(Raw data begins)

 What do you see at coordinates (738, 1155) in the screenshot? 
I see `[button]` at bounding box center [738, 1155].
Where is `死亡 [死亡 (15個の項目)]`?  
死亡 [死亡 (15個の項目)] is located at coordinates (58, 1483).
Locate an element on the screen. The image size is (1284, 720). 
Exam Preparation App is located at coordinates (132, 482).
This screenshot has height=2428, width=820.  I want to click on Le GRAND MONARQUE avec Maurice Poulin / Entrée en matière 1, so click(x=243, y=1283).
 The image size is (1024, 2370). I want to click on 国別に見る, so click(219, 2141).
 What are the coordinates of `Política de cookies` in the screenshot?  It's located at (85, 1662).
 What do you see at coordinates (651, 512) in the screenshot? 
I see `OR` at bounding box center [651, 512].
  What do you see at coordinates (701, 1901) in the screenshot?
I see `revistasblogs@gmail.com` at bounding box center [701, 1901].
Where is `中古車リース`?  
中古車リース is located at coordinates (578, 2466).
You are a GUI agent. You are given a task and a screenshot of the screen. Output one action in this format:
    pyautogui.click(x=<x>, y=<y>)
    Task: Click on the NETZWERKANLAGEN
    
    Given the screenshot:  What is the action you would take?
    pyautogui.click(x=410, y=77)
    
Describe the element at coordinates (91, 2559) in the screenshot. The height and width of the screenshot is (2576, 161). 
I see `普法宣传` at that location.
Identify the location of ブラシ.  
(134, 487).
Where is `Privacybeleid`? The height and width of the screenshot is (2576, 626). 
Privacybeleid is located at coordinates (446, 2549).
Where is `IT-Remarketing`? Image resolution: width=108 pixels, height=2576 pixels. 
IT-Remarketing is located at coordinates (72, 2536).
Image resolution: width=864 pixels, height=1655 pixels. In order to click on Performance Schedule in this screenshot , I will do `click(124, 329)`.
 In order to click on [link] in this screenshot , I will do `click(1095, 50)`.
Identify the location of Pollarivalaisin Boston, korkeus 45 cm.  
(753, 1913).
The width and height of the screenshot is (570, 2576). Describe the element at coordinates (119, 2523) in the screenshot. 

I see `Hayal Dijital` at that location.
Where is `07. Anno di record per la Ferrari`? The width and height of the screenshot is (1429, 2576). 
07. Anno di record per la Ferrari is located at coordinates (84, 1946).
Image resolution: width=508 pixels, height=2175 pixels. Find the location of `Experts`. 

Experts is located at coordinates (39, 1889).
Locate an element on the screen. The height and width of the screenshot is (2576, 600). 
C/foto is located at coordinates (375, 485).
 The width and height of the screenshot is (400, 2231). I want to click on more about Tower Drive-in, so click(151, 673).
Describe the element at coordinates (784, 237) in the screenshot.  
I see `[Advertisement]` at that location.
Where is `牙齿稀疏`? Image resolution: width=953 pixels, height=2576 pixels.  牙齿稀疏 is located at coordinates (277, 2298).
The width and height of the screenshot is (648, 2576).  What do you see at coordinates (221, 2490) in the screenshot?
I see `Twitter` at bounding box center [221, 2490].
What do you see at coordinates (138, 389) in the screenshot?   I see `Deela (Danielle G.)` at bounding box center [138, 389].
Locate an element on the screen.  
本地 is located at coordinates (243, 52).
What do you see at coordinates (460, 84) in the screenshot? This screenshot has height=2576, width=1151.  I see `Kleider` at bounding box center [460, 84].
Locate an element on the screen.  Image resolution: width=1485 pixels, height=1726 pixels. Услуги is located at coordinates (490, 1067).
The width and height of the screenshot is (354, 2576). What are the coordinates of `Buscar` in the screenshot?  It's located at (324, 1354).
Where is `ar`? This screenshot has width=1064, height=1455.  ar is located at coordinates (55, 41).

(Raw data ends)

Task objective: Give each entry again, spelled exactly as shown.

Result of the task:
 What do you see at coordinates (738, 1155) in the screenshot? 
I see `[button]` at bounding box center [738, 1155].
Where is `死亡 [死亡 (15個の項目)]`?  
死亡 [死亡 (15個の項目)] is located at coordinates (58, 1483).
Locate an element on the screen. The image size is (1284, 720). 
Exam Preparation App is located at coordinates (132, 482).
This screenshot has height=2428, width=820.  I want to click on Le GRAND MONARQUE avec Maurice Poulin / Entrée en matière 1, so click(x=243, y=1283).
 The image size is (1024, 2370). I want to click on 国別に見る, so click(219, 2141).
 What are the coordinates of `Política de cookies` in the screenshot?  It's located at (85, 1662).
 What do you see at coordinates (651, 512) in the screenshot? 
I see `OR` at bounding box center [651, 512].
  What do you see at coordinates (701, 1901) in the screenshot?
I see `revistasblogs@gmail.com` at bounding box center [701, 1901].
Where is `中古車リース`?  
中古車リース is located at coordinates (578, 2466).
You are a GUI agent. You are given a task and a screenshot of the screen. Output one action in this format:
    pyautogui.click(x=<x>, y=<y>)
    Task: Click on the NETZWERKANLAGEN
    
    Given the screenshot:  What is the action you would take?
    pyautogui.click(x=410, y=77)
    
Describe the element at coordinates (91, 2559) in the screenshot. The height and width of the screenshot is (2576, 161). 
I see `普法宣传` at that location.
Identify the location of ブラシ.  
(134, 487).
Where is `Privacybeleid`? The height and width of the screenshot is (2576, 626). 
Privacybeleid is located at coordinates (446, 2549).
Where is `IT-Remarketing`? Image resolution: width=108 pixels, height=2576 pixels. 
IT-Remarketing is located at coordinates (72, 2536).
Image resolution: width=864 pixels, height=1655 pixels. In order to click on Performance Schedule in this screenshot , I will do `click(124, 329)`.
 In order to click on [link] in this screenshot , I will do `click(1095, 50)`.
Identify the location of Pollarivalaisin Boston, korkeus 45 cm.  
(753, 1913).
The width and height of the screenshot is (570, 2576). Describe the element at coordinates (119, 2523) in the screenshot. 

I see `Hayal Dijital` at that location.
Where is `07. Anno di record per la Ferrari`? The width and height of the screenshot is (1429, 2576). 
07. Anno di record per la Ferrari is located at coordinates (84, 1946).
Image resolution: width=508 pixels, height=2175 pixels. Find the location of `Experts`. 

Experts is located at coordinates (39, 1889).
Locate an element on the screen. The height and width of the screenshot is (2576, 600). 
C/foto is located at coordinates (375, 485).
 The width and height of the screenshot is (400, 2231). I want to click on more about Tower Drive-in, so click(151, 673).
Describe the element at coordinates (784, 237) in the screenshot.  
I see `[Advertisement]` at that location.
Where is `牙齿稀疏`? Image resolution: width=953 pixels, height=2576 pixels.  牙齿稀疏 is located at coordinates (277, 2298).
The width and height of the screenshot is (648, 2576).  What do you see at coordinates (221, 2490) in the screenshot?
I see `Twitter` at bounding box center [221, 2490].
What do you see at coordinates (138, 389) in the screenshot?   I see `Deela (Danielle G.)` at bounding box center [138, 389].
Locate an element on the screen.  
本地 is located at coordinates (243, 52).
What do you see at coordinates (460, 84) in the screenshot? This screenshot has height=2576, width=1151.  I see `Kleider` at bounding box center [460, 84].
Locate an element on the screen.  Image resolution: width=1485 pixels, height=1726 pixels. Услуги is located at coordinates (490, 1067).
The width and height of the screenshot is (354, 2576). What are the coordinates of `Buscar` in the screenshot?  It's located at (324, 1354).
Where is `ar`? This screenshot has width=1064, height=1455.  ar is located at coordinates (55, 41).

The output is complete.